Dharma-onderwijs

Ben niemand

Wanneer je boeddhisme bestudeert, bestudeer je jezelf; wanneer je jezelf bestudeert, vergeet je jezelf, wanneer je jezelf vergeet, zal je door alles verlicht worden en die verlichting verbreekt de hechting aan zowel het lichaam alsook de geest, niet alleen voor jou maar ook voor alle levende wezens.
Dōgen – Genjōkōan

Toen ik met mijn boeddhistische beoefening begon zag ik heel duidelijk in dat de moeilijkheden die ik in mijn leven ondervond door mijzelf veroorzaakt werden. Het was de wijze waarop ik het leven aanging. Ik was gevuld met een ogenschijnlijk oneindige stroom van behoeften en verlangens. Om het met andere woorden en vanuit een boeddhistisch perspectief te verwoorden, ik werd geconfronteerd met, en voelde me gebonden door mijn ‘bezoedelingen’: mijn hebzucht, mijn kwaadwilligheid en mijn onwetendheid. In het begin was mijn beoefening er vooral op gericht om mijzelf een beter persoon te maken, m.a.w. op zelfverbetering. Ik probeerde mezelf een spiritueel iemand te maken. En dit leek een redelijk en waardig doel. Wanneer ik met een senior monnik een spiritueel onderhoud had, sprak ik altijd over hoe het met me ging en welke vooruitgang ik maakte, of het gebrek daaraan. Dus zoals in bovenstaand citaat van Dōgen was ik mezelf aan het bestuderen. Ik denk dat dit voor de meeste mensen de normale ingang tot het boeddhisme is.
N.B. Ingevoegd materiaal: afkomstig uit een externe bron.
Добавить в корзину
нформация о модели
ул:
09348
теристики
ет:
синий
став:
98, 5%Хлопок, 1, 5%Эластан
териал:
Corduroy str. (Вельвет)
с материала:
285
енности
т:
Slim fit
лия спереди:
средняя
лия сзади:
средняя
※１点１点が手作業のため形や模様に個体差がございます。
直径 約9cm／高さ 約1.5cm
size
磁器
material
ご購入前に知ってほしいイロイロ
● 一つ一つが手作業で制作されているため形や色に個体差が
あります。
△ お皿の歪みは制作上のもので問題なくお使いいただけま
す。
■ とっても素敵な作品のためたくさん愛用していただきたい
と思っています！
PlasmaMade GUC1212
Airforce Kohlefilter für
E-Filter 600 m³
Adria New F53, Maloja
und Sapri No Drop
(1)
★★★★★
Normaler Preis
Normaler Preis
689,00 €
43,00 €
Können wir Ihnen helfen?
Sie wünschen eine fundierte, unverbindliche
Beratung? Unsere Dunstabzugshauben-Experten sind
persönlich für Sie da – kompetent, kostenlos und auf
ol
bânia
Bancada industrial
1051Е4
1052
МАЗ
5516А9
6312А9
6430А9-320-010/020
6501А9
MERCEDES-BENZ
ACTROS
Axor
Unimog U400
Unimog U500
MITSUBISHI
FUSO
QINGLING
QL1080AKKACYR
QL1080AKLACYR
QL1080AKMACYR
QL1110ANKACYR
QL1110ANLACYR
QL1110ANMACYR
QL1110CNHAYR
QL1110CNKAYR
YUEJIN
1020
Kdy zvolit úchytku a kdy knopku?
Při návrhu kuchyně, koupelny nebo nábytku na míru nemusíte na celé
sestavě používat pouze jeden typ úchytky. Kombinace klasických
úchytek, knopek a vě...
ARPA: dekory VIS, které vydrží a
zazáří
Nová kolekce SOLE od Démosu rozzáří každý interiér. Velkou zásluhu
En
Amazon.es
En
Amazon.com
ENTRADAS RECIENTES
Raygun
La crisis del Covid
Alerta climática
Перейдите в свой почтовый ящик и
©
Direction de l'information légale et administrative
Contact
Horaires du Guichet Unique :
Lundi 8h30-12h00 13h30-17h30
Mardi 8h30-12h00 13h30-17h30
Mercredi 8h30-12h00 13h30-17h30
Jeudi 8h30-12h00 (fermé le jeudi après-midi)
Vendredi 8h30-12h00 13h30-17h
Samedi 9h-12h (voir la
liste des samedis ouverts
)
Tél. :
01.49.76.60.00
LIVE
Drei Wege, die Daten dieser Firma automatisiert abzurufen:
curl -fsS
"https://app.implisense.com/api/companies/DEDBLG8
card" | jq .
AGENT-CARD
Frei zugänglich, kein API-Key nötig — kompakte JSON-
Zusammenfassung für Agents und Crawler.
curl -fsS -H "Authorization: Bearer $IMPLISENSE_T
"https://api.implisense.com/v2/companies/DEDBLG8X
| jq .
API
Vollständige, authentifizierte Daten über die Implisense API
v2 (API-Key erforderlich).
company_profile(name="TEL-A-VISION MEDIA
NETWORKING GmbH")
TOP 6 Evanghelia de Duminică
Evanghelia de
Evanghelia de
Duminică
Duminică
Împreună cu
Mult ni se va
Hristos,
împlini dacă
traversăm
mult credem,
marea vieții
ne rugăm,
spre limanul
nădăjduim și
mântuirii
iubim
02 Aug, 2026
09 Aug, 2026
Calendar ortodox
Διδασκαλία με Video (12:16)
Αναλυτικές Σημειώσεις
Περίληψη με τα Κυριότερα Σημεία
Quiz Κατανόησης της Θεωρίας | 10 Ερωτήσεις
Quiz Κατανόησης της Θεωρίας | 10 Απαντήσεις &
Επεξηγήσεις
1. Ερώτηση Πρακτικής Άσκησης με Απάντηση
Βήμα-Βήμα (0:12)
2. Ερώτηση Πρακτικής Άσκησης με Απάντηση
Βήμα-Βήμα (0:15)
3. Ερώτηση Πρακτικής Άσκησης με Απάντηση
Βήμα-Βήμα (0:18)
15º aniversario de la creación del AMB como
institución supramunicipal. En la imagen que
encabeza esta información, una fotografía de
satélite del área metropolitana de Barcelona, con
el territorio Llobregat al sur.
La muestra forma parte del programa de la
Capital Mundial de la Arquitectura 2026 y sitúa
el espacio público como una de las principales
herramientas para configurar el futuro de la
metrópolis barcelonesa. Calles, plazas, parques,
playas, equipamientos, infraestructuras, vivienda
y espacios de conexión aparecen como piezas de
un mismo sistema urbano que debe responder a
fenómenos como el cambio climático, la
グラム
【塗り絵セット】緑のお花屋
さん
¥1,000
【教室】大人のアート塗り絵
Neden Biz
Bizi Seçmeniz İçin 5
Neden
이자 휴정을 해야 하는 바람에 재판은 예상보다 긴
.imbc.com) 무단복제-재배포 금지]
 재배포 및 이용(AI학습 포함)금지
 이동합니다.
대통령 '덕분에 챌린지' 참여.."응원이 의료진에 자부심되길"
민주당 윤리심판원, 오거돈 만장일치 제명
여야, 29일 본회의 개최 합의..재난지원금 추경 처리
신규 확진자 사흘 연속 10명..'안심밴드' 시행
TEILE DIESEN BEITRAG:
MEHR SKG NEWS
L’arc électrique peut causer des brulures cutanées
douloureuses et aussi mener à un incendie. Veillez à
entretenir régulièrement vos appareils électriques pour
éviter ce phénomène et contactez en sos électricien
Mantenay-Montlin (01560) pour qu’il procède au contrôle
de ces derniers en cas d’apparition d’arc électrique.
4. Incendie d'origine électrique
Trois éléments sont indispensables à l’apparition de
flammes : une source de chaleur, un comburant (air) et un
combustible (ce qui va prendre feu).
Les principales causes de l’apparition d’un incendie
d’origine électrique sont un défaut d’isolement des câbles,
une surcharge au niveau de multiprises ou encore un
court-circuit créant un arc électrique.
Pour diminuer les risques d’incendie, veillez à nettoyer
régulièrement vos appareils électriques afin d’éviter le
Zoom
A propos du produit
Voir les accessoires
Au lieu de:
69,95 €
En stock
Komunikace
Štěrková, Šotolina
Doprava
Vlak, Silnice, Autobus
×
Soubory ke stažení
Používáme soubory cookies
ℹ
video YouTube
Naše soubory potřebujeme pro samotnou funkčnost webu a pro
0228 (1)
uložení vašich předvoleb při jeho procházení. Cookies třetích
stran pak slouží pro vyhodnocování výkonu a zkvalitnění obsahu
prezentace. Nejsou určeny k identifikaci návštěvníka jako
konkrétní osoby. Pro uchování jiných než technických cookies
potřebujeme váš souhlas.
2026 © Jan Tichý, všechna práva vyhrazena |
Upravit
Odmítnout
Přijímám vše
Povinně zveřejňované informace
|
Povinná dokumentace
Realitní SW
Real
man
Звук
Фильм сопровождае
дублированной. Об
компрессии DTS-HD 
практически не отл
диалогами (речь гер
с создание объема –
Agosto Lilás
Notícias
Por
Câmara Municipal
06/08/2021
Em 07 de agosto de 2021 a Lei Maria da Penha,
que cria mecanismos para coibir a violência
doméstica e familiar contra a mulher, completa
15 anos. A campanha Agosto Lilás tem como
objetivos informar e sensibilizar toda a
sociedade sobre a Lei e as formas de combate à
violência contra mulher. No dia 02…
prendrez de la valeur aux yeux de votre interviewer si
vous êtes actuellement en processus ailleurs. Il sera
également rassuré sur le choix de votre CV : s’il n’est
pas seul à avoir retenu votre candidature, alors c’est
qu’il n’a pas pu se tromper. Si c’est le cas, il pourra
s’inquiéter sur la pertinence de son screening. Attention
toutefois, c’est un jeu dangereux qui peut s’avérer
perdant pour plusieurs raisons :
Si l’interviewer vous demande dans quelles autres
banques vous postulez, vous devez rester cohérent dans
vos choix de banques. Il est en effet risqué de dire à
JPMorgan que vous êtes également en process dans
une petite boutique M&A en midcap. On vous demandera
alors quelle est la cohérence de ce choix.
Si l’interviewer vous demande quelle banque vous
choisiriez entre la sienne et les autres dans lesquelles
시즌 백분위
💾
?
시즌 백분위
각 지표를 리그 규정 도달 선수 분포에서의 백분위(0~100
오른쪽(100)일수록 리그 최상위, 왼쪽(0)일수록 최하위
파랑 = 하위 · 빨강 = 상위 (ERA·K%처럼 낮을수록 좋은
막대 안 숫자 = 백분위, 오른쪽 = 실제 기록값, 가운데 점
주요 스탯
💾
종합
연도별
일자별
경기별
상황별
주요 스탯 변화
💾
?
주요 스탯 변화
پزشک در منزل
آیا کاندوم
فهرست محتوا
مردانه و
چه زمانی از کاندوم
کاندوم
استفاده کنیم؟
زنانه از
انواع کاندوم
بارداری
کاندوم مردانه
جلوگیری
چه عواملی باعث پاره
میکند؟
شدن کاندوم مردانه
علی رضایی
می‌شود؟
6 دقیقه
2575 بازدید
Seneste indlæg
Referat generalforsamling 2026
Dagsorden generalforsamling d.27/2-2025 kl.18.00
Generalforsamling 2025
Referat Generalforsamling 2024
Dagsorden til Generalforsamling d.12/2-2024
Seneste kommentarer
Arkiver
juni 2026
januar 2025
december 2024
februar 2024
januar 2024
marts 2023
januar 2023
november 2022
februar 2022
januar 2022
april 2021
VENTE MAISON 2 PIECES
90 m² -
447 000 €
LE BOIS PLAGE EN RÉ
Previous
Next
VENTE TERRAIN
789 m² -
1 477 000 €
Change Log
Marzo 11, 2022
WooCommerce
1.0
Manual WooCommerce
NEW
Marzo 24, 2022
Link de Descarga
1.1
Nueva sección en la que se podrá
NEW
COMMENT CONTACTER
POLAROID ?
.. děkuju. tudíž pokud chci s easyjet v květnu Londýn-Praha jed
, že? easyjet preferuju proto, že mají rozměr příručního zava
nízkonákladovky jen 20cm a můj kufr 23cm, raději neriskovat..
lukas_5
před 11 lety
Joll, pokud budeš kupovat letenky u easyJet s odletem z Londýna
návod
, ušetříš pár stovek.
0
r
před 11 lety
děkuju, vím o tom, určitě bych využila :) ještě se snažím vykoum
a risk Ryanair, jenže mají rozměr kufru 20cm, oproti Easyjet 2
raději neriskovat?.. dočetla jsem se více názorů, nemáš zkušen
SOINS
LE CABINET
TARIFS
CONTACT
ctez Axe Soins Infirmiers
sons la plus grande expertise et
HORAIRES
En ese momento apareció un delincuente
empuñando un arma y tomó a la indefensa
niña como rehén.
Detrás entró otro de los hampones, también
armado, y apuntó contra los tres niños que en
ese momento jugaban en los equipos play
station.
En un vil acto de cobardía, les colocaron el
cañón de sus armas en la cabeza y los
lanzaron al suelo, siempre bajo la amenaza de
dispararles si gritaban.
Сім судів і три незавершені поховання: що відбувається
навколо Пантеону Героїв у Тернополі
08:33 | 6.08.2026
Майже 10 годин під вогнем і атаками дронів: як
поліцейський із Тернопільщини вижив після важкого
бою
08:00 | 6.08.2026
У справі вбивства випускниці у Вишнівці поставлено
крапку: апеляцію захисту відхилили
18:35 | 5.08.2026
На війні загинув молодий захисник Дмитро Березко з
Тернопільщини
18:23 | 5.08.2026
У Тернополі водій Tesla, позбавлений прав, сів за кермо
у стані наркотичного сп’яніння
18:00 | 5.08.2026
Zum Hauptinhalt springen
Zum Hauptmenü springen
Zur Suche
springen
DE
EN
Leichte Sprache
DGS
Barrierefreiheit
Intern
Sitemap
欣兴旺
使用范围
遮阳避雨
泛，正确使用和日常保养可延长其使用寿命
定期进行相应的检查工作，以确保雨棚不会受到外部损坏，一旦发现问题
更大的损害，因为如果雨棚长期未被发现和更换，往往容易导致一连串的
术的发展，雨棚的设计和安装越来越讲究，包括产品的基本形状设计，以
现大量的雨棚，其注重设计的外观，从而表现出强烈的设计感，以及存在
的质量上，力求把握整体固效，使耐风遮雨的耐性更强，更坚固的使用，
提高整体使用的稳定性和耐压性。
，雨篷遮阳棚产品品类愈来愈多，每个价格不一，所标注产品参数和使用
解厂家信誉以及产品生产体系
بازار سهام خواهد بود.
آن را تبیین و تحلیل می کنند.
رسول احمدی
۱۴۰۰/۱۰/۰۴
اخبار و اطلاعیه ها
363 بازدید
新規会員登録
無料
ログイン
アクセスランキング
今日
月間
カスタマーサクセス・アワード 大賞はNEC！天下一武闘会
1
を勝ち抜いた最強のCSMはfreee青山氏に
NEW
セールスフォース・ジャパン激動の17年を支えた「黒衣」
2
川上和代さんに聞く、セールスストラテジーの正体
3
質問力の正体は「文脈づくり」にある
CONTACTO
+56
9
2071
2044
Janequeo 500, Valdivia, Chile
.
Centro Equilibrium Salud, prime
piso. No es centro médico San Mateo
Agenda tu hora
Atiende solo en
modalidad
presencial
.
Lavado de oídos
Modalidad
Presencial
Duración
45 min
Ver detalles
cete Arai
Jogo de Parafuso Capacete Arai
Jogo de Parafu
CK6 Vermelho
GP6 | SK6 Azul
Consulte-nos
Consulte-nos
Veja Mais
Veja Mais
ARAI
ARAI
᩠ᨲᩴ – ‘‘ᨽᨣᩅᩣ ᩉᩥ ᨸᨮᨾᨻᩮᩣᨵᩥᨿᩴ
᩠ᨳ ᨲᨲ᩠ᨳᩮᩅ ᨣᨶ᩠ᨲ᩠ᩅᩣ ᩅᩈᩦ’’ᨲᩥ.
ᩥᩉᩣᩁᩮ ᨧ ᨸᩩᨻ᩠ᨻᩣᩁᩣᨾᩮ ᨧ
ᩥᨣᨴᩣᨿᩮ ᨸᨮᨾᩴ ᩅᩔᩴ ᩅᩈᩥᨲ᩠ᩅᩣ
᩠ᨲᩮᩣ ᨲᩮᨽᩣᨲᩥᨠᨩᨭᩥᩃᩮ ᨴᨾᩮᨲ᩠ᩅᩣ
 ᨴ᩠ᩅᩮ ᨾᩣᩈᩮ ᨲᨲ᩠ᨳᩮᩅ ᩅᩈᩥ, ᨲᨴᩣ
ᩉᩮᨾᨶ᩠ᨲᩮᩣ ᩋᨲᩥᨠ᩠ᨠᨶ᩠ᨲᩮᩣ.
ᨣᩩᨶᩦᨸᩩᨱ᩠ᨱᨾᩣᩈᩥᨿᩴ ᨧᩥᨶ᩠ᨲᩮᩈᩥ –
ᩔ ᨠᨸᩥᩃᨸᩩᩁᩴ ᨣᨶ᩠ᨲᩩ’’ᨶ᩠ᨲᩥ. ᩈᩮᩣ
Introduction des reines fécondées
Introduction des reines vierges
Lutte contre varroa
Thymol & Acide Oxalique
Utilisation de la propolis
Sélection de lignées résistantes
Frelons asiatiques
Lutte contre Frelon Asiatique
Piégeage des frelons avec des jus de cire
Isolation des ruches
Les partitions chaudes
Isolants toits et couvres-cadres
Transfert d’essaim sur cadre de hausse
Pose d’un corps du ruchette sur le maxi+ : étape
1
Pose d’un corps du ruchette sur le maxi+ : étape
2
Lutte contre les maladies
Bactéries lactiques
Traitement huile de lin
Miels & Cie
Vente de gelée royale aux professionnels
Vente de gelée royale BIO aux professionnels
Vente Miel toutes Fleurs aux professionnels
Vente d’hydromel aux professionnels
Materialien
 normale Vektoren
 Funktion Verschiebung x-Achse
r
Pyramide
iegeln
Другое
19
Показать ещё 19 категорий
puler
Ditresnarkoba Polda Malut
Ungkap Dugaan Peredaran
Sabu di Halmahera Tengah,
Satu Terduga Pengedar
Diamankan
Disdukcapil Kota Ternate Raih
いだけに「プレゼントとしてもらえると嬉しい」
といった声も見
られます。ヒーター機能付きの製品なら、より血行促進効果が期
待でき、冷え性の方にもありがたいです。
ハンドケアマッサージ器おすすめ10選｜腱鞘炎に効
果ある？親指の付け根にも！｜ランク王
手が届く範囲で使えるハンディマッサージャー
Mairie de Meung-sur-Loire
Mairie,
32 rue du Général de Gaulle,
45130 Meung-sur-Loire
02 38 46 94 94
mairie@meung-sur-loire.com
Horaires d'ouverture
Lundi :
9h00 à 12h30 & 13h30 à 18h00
We proberen onszelf te verbeteren, onze gedachten en ons gedrag dat lijden voor onszelf en anderen veroorzaakt te stoppen en een betere versie van onszelf te worden.

Een van de leringen die toegeschreven wordt aan de Boeddha is “Houd niet vast aan 'wat ik ben' of aan 'wat van mij' is. Wie dit waarlijk hoort, heeft de gehele leer gehoord. Wie dit waarlijk beoefent, heeft de gehele leer beoefend. Wie dit waarlijk gerealiseerd heeft, heeft de gehele leer gerealiseerd.” De Boeddha benadrukte vredig te worden dat niet een kwaliteit is die de meeste mensen zoeken. Ze zoeken geluk door te proberen te verkrijgen wat ze willen en door te proberen op de een of andere wijze ertoe te doen. Zolang we trachten om iets te zijn, lijden we in feite nog altijd. Wanneer we in het boeddhisme spreken over loslaten, is het loslaten van onze obsessie met onszelf het belangrijkst. De betekenis van ons leven is in feite het verhaal over wie we zijn dat we tegen onszelf vertellen. Twee mensen kunnen door identieke moeilijke omstandigheden gaan en de een z’n verhaal is vol met tegenspoed en onrecht, en de ander vertelt een verhaal dat, ondanks de ondervonden moeilijkheden, vol van dankbaarheid is. Wanneer we vasthouden aan een aspect van ons leven dat voor ons erg belangrijk is, bijvoorbeeld die baan krijgen, met die persoon zijn of dit doel bereiken, verliezen we zicht op de spirituele kant van ons leven en verdwalen we in een wereldse kijk op de dingen. Dit geldt trouwens ook voor het proberen een spiritueel persoon te zijn alhoewel er niets mis is met het cultiveren van je spiritualiteit. Maar proberen spiritueel te zijn zal in de weg staan van het realiseren van echte spiritualiteit.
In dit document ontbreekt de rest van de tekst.